We’re on our second contract with God, and if I were Him I’d have sued us a long time ago. Humanity isn’t much better at living up to the terms of this second one as we were with the first. The fact there had to be a second covenant says as much about us as God’s children as it does about God as our Father. Looking over at God’s side of the bench, who couldn’t help but be impressed by his infinite mercy and forgiveness each time we went back on our terms? On our side of the bench we seem to have an infinite ability to screw things up.
As we see in this Sunday’s first reading (Ex 24:3-8), Moses knew how fallible we were, judging by the way he delivered the word of God to the people. He didn’t just write those words down for them to read, he pounded home the message that this covenant was sealed in blood by sprinkling people with it. Bull’s blood, that is.

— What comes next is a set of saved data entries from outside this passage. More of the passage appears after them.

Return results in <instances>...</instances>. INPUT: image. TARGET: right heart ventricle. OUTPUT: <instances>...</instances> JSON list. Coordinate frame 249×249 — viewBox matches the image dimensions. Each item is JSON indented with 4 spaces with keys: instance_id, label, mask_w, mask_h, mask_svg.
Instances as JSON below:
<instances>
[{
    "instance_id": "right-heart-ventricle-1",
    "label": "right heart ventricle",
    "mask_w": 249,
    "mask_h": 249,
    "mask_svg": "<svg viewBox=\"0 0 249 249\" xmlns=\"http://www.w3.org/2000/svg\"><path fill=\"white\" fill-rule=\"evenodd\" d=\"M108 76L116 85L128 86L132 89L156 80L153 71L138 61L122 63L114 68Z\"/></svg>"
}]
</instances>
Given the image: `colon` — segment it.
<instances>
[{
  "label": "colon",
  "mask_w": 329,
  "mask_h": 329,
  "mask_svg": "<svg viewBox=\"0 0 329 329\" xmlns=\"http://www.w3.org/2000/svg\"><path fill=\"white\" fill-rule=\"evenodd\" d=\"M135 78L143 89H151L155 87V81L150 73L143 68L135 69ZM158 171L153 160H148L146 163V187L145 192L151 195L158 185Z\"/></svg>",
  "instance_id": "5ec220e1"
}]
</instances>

“This is the blood of the covenant that the LORD has made with you in accordance with all these words of his,” Moses said.
“All these words of his.” That sounds almost like Moses had his doubts about the people’s ability to take all those words to heart and honor the covenant—even with the symbolic sprinkling of blood to seal the deal. And if he was concerned, he was justified. As simple as the Ten Commandments are, we’ve always found new and creative ways to twist and break them.

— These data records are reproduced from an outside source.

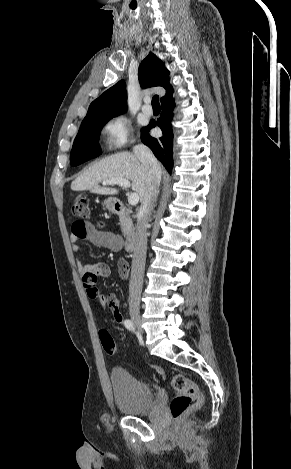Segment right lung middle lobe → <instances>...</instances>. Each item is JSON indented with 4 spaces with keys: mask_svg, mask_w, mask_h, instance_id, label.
I'll use <instances>...</instances> for the list:
<instances>
[{
    "mask_svg": "<svg viewBox=\"0 0 291 469\" xmlns=\"http://www.w3.org/2000/svg\"><path fill=\"white\" fill-rule=\"evenodd\" d=\"M113 117L115 116L82 121L71 150L70 163L72 166H77L101 154L98 143L100 131Z\"/></svg>",
    "mask_w": 291,
    "mask_h": 469,
    "instance_id": "1",
    "label": "right lung middle lobe"
}]
</instances>
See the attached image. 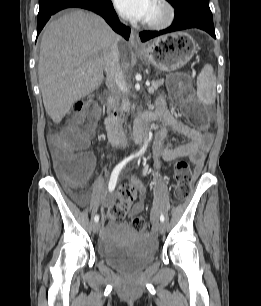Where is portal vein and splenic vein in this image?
Wrapping results in <instances>:
<instances>
[{
	"instance_id": "obj_1",
	"label": "portal vein and splenic vein",
	"mask_w": 261,
	"mask_h": 306,
	"mask_svg": "<svg viewBox=\"0 0 261 306\" xmlns=\"http://www.w3.org/2000/svg\"><path fill=\"white\" fill-rule=\"evenodd\" d=\"M152 90H151V88L149 87V89H148V92L150 93Z\"/></svg>"
}]
</instances>
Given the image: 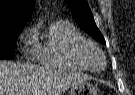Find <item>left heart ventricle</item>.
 Wrapping results in <instances>:
<instances>
[{"label": "left heart ventricle", "instance_id": "1", "mask_svg": "<svg viewBox=\"0 0 135 95\" xmlns=\"http://www.w3.org/2000/svg\"><path fill=\"white\" fill-rule=\"evenodd\" d=\"M87 61H88V64L94 69L101 68L103 64L100 55L94 51H90L87 53Z\"/></svg>", "mask_w": 135, "mask_h": 95}]
</instances>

Yet, in his infinite mercy, God drafted a new covenant—hand-delivered by his own son and sealed in HIS blood, not some animal as dumb as we are. Paul further characterized the difference between the two covenants in our second reading (Heb 9:11-15):
“If the blood of goats and bulls and the sprinkling of a heifer’s ashes can sanctify those who are defiled so that their flesh is cleansed, how much more will the blood of Christ, who through the eternal Spirit offered himself unblemished to God, cleanse our consciences from dead works to worship the living God.”
Unlike Moses, Jesus had the power to make us understand his words by preaching in parables and using powerful symbols that would burn themselves in our memory. In fact he was and is and will always be God’s word made flesh. We aren’t just meant to hear this Word, but consume it so it becomes part of us. Our gospel reading (Mk 14:12-16, 22-26) repeats the words we hear during the offertory of every mass:
“He took bread, said the blessing, broke it, gave it to them, and said, “Take it; this is my body.” Then he took a cup, gave thanks, and gave it to them, and they all drank from it. He said to them, “This is my blood of the covenant, which will be shed for many.”

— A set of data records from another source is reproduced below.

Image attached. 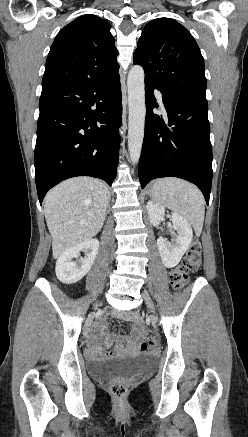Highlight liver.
I'll use <instances>...</instances> for the list:
<instances>
[{
	"label": "liver",
	"mask_w": 248,
	"mask_h": 437,
	"mask_svg": "<svg viewBox=\"0 0 248 437\" xmlns=\"http://www.w3.org/2000/svg\"><path fill=\"white\" fill-rule=\"evenodd\" d=\"M109 201L107 186L86 176L68 179L46 195L44 214L55 259L101 230Z\"/></svg>",
	"instance_id": "obj_1"
}]
</instances>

This is the contract we’ll be holding when we finally face our Judge for a review of how well we absorbed its terms. Not a word of it will have been changed from the time his son delivered it to us. It will be up to us not only to demonstrate the depth of the Word’s penetration of our soul, but the legitimacy of the name we signed in his blood on the bottom line. It will read “His.” Of course, he’ll be the judge of that.